▶ _TASK DIRECTIONS_
Every line below that holds the string "sütik" should be copied.

----------------

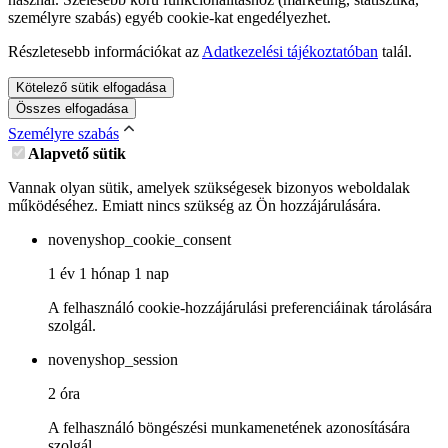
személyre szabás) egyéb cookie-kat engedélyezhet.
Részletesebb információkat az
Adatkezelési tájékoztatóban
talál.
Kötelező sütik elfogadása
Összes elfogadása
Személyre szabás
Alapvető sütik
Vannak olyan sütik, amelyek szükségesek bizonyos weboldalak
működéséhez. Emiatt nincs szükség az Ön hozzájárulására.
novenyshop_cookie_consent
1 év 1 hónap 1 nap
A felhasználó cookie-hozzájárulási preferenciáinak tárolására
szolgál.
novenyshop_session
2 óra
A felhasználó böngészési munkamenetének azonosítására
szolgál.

----------------

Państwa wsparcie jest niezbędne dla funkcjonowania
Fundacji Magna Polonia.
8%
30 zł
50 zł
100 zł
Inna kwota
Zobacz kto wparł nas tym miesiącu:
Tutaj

----------------

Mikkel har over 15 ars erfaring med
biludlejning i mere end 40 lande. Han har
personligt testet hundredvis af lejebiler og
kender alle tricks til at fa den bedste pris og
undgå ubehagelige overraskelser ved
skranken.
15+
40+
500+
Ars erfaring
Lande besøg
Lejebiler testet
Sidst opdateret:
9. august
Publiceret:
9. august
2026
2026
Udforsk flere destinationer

----------------

▶ _TASK RESULT_
Kötelező sütik elfogadása
Alapvető sütik
Vannak olyan sütik, amelyek szükségesek bizonyos weboldalak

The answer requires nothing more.